Last updated: March 2026

Quick Answer

VOO tracks the S&P 500 (500 large US companies) while VTI tracks the total US stock market (3,700+ companies including small and mid-cap). Both are excellent, but VTI provides slightly broader diversification.

The Complete Answer

VOO and VTI are two of the most popular ETFs in the world, both from Vanguard, and both excellent choices for beginners. The key difference is scope: VOO tracks the S&P 500 index of 500 large US companies, while VTI tracks the CRSP US Total Market Index of approximately 3,700 companies.

VTI includes everything in VOO plus mid-cap and small-cap stocks. In practice, this means VTI gives you about 20% exposure to mid-cap and small-cap companies that VOO does not hold. Small and mid-cap stocks have historically offered slightly higher returns over very long periods, though with more volatility.

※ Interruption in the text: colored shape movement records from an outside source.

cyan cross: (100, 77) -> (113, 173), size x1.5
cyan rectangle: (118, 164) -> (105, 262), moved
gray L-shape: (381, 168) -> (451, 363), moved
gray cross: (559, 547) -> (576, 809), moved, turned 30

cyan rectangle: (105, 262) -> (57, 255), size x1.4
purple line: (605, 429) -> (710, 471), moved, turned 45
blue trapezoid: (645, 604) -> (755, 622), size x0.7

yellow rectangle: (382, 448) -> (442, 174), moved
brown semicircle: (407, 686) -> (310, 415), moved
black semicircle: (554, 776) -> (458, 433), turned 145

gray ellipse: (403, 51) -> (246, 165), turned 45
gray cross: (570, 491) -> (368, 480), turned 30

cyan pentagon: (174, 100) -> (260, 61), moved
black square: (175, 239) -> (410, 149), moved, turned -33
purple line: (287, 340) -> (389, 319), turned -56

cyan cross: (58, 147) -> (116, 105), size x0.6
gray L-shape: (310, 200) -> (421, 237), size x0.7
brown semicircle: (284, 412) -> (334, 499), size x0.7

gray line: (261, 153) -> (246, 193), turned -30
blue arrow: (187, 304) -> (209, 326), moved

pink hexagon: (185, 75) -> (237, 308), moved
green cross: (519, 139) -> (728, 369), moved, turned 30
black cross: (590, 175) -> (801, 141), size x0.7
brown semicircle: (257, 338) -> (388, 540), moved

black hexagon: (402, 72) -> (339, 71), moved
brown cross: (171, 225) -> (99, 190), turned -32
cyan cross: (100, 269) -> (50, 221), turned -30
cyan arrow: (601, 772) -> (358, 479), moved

Despite this difference, the two ETFs are remarkably similar in performance. Their returns over any given year typically differ by less than 0.5%. This is because the S&P 500 represents about 80% of the total US market by value, so even VTI is dominated by the same large companies.

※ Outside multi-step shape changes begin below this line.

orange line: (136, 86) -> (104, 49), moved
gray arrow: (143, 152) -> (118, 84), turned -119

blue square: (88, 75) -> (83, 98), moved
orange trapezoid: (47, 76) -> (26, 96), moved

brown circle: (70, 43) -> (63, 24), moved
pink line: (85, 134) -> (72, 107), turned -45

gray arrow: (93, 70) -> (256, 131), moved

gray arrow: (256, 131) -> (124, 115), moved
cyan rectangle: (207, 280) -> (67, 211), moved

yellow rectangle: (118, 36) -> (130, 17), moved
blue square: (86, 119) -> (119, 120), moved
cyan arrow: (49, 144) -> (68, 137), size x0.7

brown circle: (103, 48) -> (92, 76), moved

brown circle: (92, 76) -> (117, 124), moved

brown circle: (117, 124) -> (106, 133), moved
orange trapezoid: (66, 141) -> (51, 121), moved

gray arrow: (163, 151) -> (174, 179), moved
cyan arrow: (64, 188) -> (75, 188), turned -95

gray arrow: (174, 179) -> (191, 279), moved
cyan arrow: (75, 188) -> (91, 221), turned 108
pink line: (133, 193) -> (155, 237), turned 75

Both charge the same ultra-low expense ratio of 0.03%. Both are enormous funds with hundreds of billions in assets. Both pay quarterly dividends with similar yields. For all practical purposes, you cannot go wrong with either one.

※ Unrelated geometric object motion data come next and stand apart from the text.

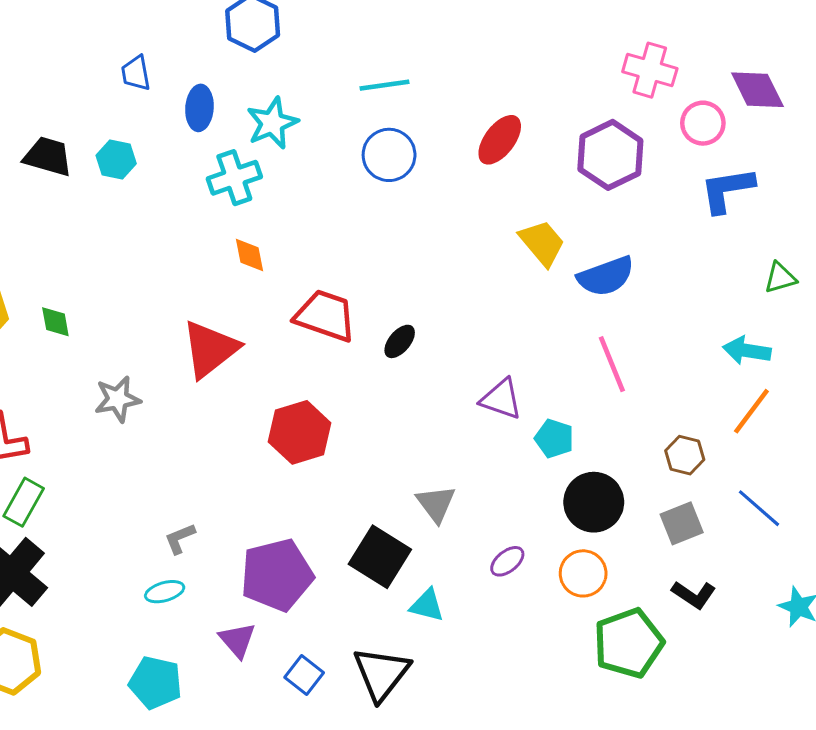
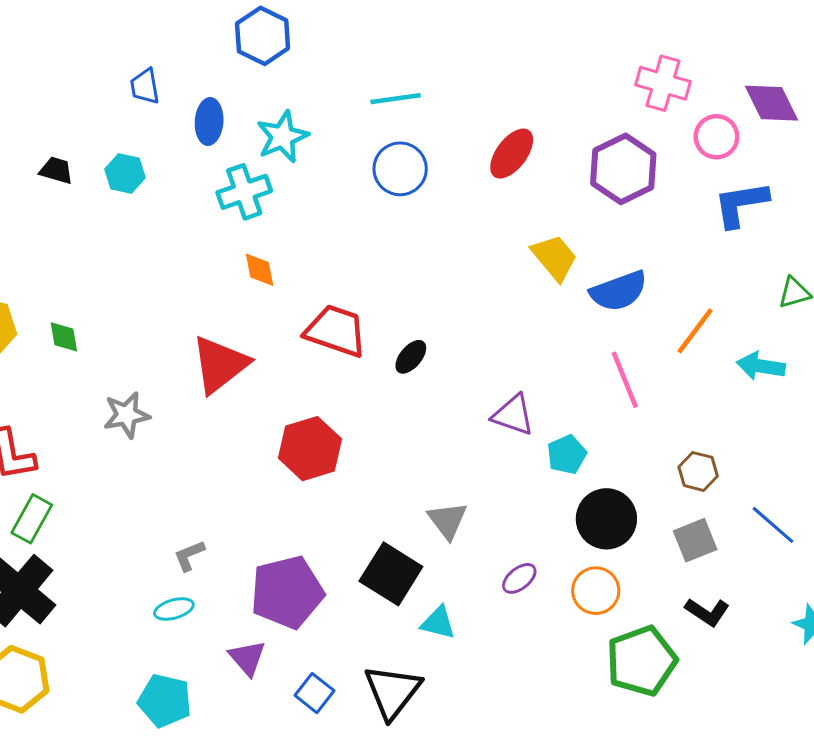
black trapezoid: (48, 156) -> (56, 170), size x0.7
orange line: (751, 411) -> (695, 331), moved
cyan pentagon: (554, 438) -> (567, 455), turned 30

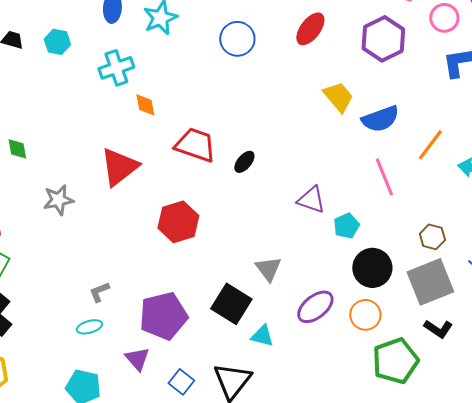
cyan cross: (244, 192) -> (116, 68), moved
gray square: (695, 540) -> (430, 282), size x1.6
purple ellipse: (519, 578) -> (315, 307), size x1.6

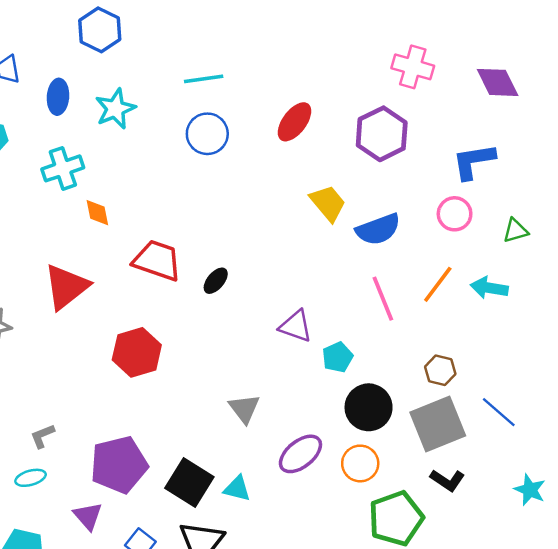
pink circle: (444, 18) -> (455, 214), moved
orange line: (430, 145) -> (438, 284), moved
black square: (231, 304) -> (189, 483), moved

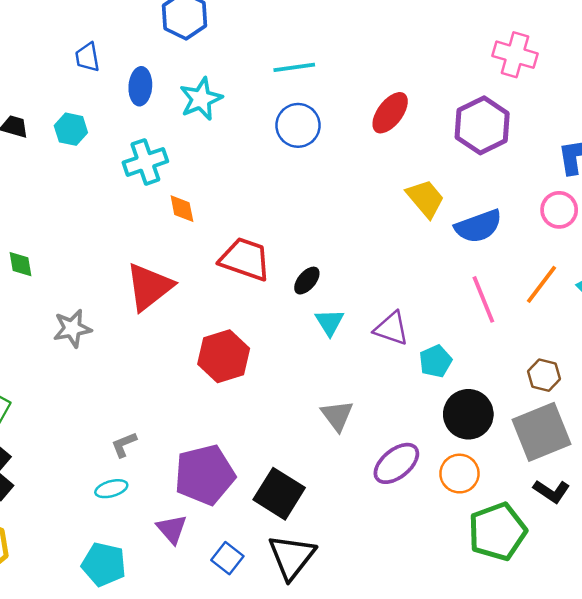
cyan triangle: (237, 489) -> (330, 322), moved, turned 44

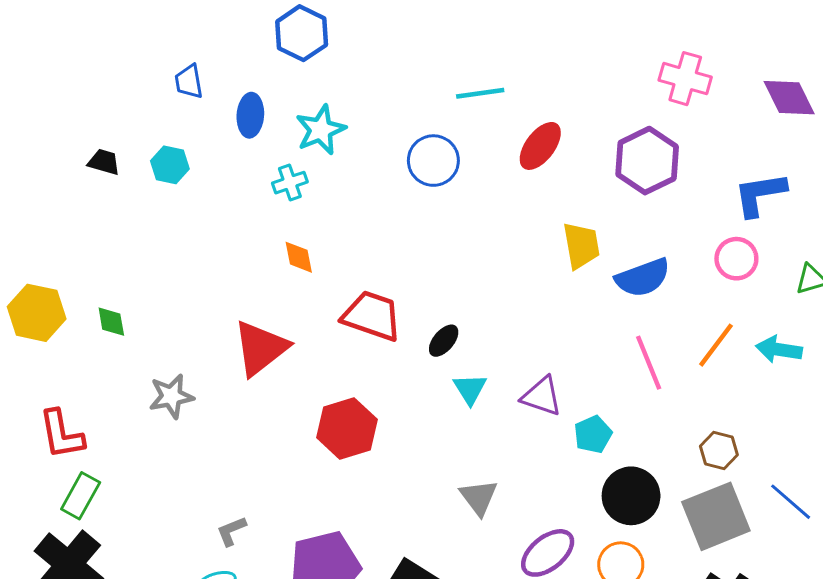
cyan line: (294, 67) -> (480, 93), moved
cyan cross: (145, 162) -> (290, 183), moved, size x0.7
yellow trapezoid: (425, 199) -> (581, 245), turned 30

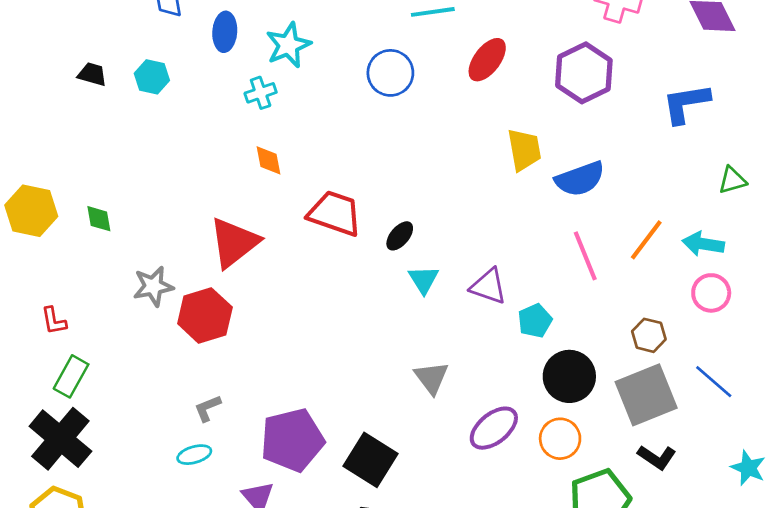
pink circle: (736, 259) -> (711, 293), moved
red hexagon: (347, 429) -> (205, 315), moved
red L-shape: (61, 434) -> (54, 321), size x0.6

If forced to choose, VTI has a slight theoretical advantage from broader diversification and exposure to the small-cap premium. But VOO has the advantage of tracking the most widely known and followed index in the world. Many advisors recommend VTI for a taxable account (broader diversification) and VOO for a retirement account (simplicity). Ultimately, the difference is so small that consistency of investing matters far more than which one you pick.